::: Supplied data :::

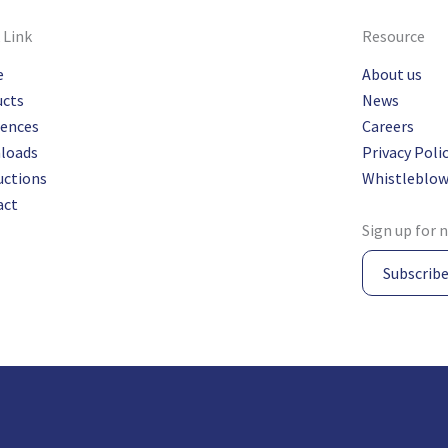
 Link
Resource
e
About us
ucts
News
rences
Careers
loads
Privacy Poli
uctions
Whistleblow
act
Sign up for 
Subscrib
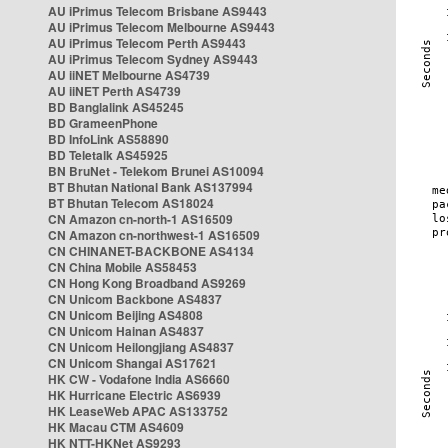
AU iPrimus Telecom Brisbane AS9443
AU iPrimus Telecom Melbourne AS9443
AU iPrimus Telecom Perth AS9443
AU iPrimus Telecom Sydney AS9443
AU iiNET Melbourne AS4739
AU iiNET Perth AS4739
BD Banglalink AS45245
BD GrameenPhone
BD InfoLink AS58890
BD Teletalk AS45925
BN BruNet - Telekom Brunei AS10094
BT Bhutan National Bank AS137994
BT Bhutan Telecom AS18024
CN Amazon cn-north-1 AS16509
CN Amazon cn-northwest-1 AS16509
CN CHINANET-BACKBONE AS4134
CN China Mobile AS58453
CN Hong Kong Broadband AS9269
CN Unicom Backbone AS4837
CN Unicom Beijing AS4808
CN Unicom Hainan AS4837
CN Unicom Heilongjiang AS4837
CN Unicom Shangai AS17621
HK CW - Vodafone India AS6660
HK Hurricane Electric AS6939
HK LeaseWeb APAC AS133752
HK Macau CTM AS4609
HK NTT-HKNet AS9293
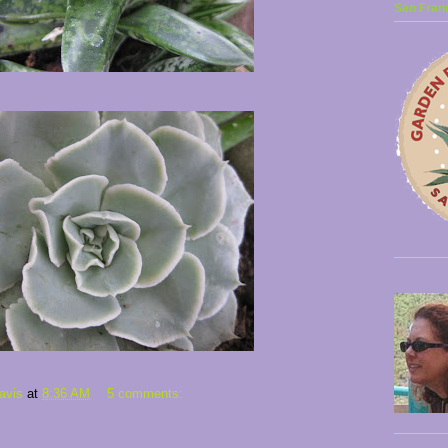
San Franc
avis
at
8:36 AM
5 comments:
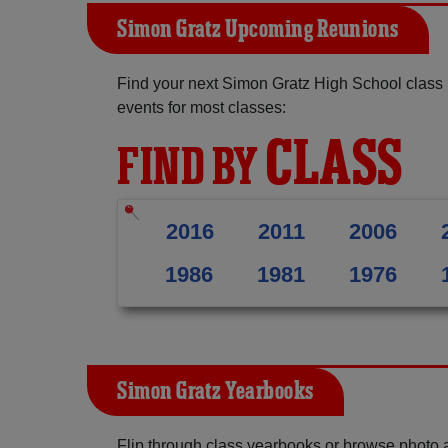
Simon Gratz Upcoming Reunions
Find your next Simon Gratz High School class 
events for most classes:
CLASS
FIND BY
2016
2011
2006
1986
1981
1976
Simon Gratz Yearbooks
Flip through class yearbooks or browse photo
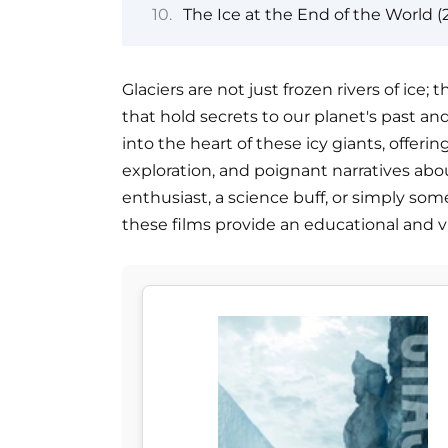
The Ice at the End of the World (
Glaciers are not just frozen rivers of ice
that hold secrets to our planet's past an
into the heart of these icy giants, offerin
exploration, and poignant narratives ab
enthusiast, a science buff, or simply so
these films provide an educational and vi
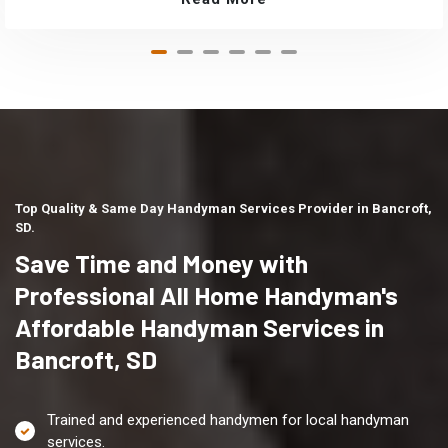
Top Quality & Same Day Handyman Services Provider in Bancroft,
SD.
Save Time and Money with
Professional All Home Handyman's
Affordable Handyman Services in
Bancroft, SD
Trained and experienced handymen for local handyman
services.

:::

(Task directions):
Excluding every picture, set down the listing exactly.

(Response area):
 Link
Resource
e
About us
ucts
News
rences
Careers
loads
Privacy Poli
uctions
Whistleblow
act
Sign up for 
Subscrib
AU iPrimus Telecom Brisbane AS9443
AU iPrimus Telecom Melbourne AS9443
AU iPrimus Telecom Perth AS9443
AU iPrimus Telecom Sydney AS9443
AU iiNET Melbourne AS4739
AU iiNET Perth AS4739
BD Banglalink AS45245
BD GrameenPhone
BD InfoLink AS58890
BD Teletalk AS45925
BN BruNet - Telekom Brunei AS10094
BT Bhutan National Bank AS137994
BT Bhutan Telecom AS18024
CN Amazon cn-north-1 AS16509
CN Amazon cn-northwest-1 AS16509
CN CHINANET-BACKBONE AS4134
CN China Mobile AS58453
CN Hong Kong Broadband AS9269
CN Unicom Backbone AS4837
CN Unicom Beijing AS4808
CN Unicom Hainan AS4837
CN Unicom Heilongjiang AS4837
CN Unicom Shangai AS17621
HK CW - Vodafone India AS6660
HK Hurricane Electric AS6939
HK LeaseWeb APAC AS133752
HK Macau CTM AS4609
HK NTT-HKNet AS9293
San Franc
avis
at
8:36 AM
5 comments:
Simon Gratz Upcoming Reunions
Find your next Simon Gratz High School class 
events for most classes:
CLASS
FIND BY
2016
2011
2006
1986
1981
1976
Simon Gratz Yearbooks
Flip through class yearbooks or browse photo
The Ice at the End of the World (
Glaciers are not just frozen rivers of ice
that hold secrets to our planet's past an
into the heart of these icy giants, offerin
exploration, and poignant narratives ab
enthusiast, a science buff, or simply so
these films provide an educational and vi
Top Quality & Same Day Handyman Services Provider in Bancroft,
SD.
Save Time and Money with
Professional All Home Handyman's
Affordable Handyman Services in
Bancroft, SD
Trained and experienced handymen for local handyman
services.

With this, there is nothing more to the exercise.